Friday, November 04, 2005
This spread tells about discovering a leak in the front bedroom of my daughter's new house, and recounts the story of getting our old Toro lawnmower in running condition for her and Jerry to use on their yard. She was so tickled when I delivered it to her, and it cranked right up. Back when she was 16 and grudgingly mowing our yard, I'm sure she never envisioned a day when she would be thrilled to have her own lawn to mow.
These pages are painted with "Calypso Blue" and "G.P. Purple." The scan barely shows it, but I drew little gold asterisks on the date with a Gelly Roll pen.
This spread was done in memory of my former brother-in-law. The obituary was tipped in, and covers more personal observations.
The paints used were "Buttercup" and "Wedgewood Green." I created a little scene with three different rubberstamps and colored pencils.

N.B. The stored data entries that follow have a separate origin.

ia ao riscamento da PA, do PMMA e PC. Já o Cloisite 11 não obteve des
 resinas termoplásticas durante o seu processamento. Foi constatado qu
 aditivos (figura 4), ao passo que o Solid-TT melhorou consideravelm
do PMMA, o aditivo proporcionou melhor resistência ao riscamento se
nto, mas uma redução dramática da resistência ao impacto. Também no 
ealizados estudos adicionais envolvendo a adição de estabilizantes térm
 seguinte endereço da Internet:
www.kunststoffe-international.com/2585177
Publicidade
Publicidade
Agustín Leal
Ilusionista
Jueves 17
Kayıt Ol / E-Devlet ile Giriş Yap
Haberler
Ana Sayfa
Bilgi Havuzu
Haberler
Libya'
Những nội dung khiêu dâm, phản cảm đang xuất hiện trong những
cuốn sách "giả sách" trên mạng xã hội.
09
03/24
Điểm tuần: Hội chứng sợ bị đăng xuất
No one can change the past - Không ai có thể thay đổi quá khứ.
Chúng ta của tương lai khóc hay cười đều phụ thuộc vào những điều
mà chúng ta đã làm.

Thursday, November 03, 2005
My daughter ordered this chandelier from the Internet, although she didn't like it when she saw it in person, so she sent it back.
Americana "Cadmium Red" and Anita's "Latte" were the acrylic paints brushed on these pages. I just varied the saturation on the two pages, as well as the direction. When I do a spread like this, I think it pulls the whole thing together to add a bit of the most intense color to the less bold page.

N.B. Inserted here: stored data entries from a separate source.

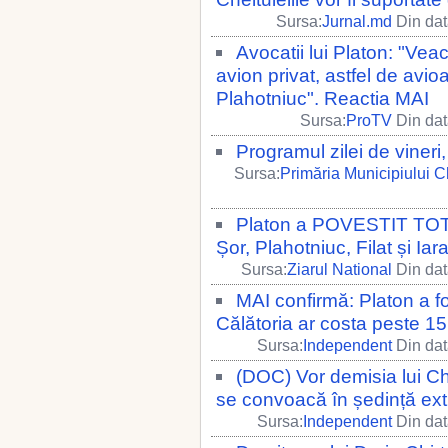
Sursa:
Jurnal.md
Din dat
Avocatii lui Platon: "Vea
avion privat, astfel de avi
Plahotniuc". Reactia MAI
Sursa:
ProTV
Din dat
Programul zilei de viner
Sursa:
Primăria Municipiului C
Platon a POVESTIT TOT d
Șor, Plahotniuc, Filat și Iar
Sursa:
Ziarul National
Din dat
MAI confirmă: Platon a f
Călătoria ar costa peste 1
Sursa:
Independent
Din dat
(DOC) Vor demisia lui Ch
se convoacă în ședință ext
Sursa:
Independent
Din dat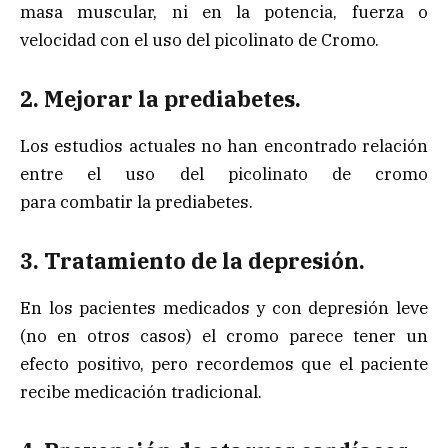
masa muscular, ni en la potencia, fuerza o
velocidad con el uso del picolinato de Cromo.
2. Mejorar la prediabetes.
Los estudios actuales no han encontrado relación
entre el uso del picolinato de cromo
para combatir la prediabetes.
3. Tratamiento de la depresión.
En los pacientes medicados y con depresión leve
(no en otros casos) el cromo parece tener un
efecto positivo, pero recordemos que el paciente
recibe medicación tradicional.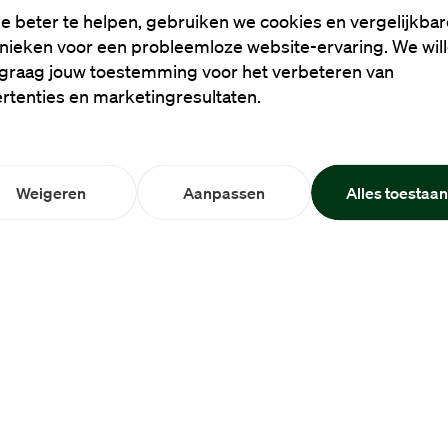
e beter te helpen, gebruiken we cookies en vergelijkbar
nieken voor een probleemloze website-ervaring. We wil
graag jouw toestemming voor het verbeteren van
rtenties en marketingresultaten.
Weigeren
Aanpassen
Alles toestaa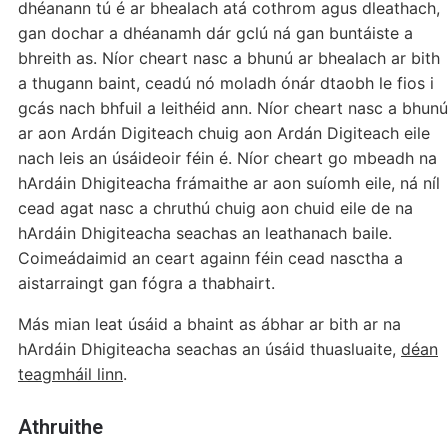
dhéanann tú é ar bhealach atá cothrom agus dleathach,
gan dochar a dhéanamh dár gclú ná gan buntáiste a
bhreith as. Níor cheart nasc a bhunú ar bhealach ar bith
a thugann baint, ceadú nó moladh ónár dtaobh le fios i
gcás nach bhfuil a leithéid ann. Níor cheart nasc a bhunú
ar aon Ardán Digiteach chuig aon Ardán Digiteach eile
nach leis an úsáideoir féin é. Níor cheart go mbeadh na
hArdáin Dhigiteacha frámaithe ar aon suíomh eile, ná níl
cead agat nasc a chruthú chuig aon chuid eile de na
hArdáin Dhigiteacha seachas an leathanach baile.
Coimeádaimid an ceart againn féin cead nasctha a
aistarraingt gan fógra a thabhairt.
Más mian leat úsáid a bhaint as ábhar ar bith ar na
hArdáin Dhigiteacha seachas an úsáid thuasluaite,
déan
teagmháil linn
.
Athruithe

The border on the right page was made with various stencil lines, joined at the corners with a rubber stamp image. Although it doesn't show up well in the scan, the outlines were filled in with a metallic copper pencil.
Old credit cards can be used to spread dabs of paint as was done on this spread. The pages were first painted with a beige color, and then various other colors were dotted on and pulled across with the card. This is too busy for my taste, but it was fun to try, and I can see other possibilities...such as overpainting with a glaze or a light paint, or blending with a wet brush before it dries. It also might be interesting to glue on a silhouette in dark paper or to draw with heavy black lines. You could dab on one color and pull horizontally, then apply a different color to pull vertically. Also, a completely different look would come from a page underpainted with black or another dark color. What about using all metallic paints? Will I live long enough to try all these ideas!?!
This background was made by smearing on some paint that was left on a credit card after painting another page. There was only enough paint to partially cover the paper, so when it dried, I applied yellow and blue glazes. When those were dry, I softened the whole thing with a cosmetic sponge and white pigment ink from a stamp pad. Later, when that was dry, I brushed on some talcum powder to keep the pages from sticking. I love how smooth it felt when I journaled over it with an "F" Pitt Artist Pen.